» What this task involves
From the line that contains "темі Маринки у" through the line that contains "хрупко-сахаристим", output every line of the listing below exactly and leave out all the rest.

☆ ☆ ☆ ☆ ☆

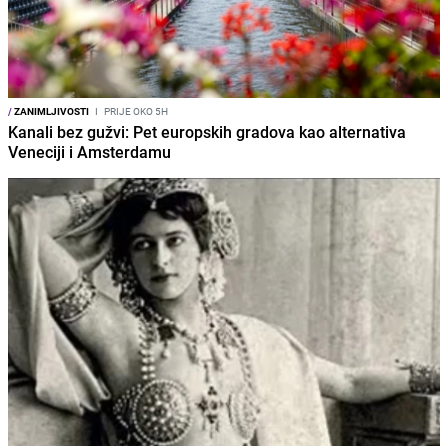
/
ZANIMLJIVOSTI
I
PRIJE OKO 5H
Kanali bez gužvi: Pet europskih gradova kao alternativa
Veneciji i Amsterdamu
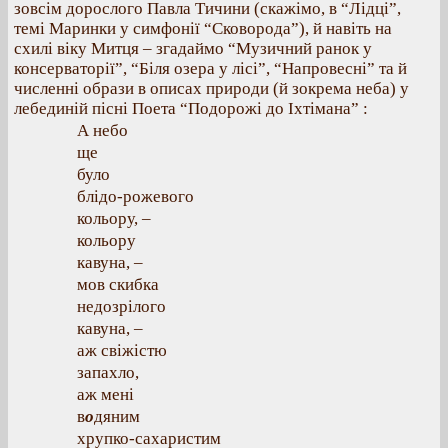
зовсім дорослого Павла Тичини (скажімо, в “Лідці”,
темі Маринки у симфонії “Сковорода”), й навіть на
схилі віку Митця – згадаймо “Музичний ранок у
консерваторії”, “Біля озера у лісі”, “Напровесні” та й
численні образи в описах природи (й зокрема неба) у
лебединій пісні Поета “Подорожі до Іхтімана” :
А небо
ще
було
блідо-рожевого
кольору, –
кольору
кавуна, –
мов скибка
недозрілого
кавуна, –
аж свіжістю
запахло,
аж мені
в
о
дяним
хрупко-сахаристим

☆ ☆ ☆ ☆ ☆

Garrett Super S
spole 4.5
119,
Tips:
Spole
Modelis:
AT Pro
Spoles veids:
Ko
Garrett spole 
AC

☆ ☆ ☆ ☆ ☆

» Exercise response
темі Маринки у симфонії “Сковорода”), й навіть на
схилі віку Митця – згадаймо “Музичний ранок у
консерваторії”, “Біля озера у лісі”, “Напровесні” та й
численні образи в описах природи (й зокрема неба) у
лебединій пісні Поета “Подорожі до Іхтімана” :
А небо
ще
було
блідо-рожевого
кольору, –
кольору
кавуна, –
мов скибка
недозрілого
кавуна, –
аж свіжістю
запахло,
аж мені
в
о
дяним
хрупко-сахаристим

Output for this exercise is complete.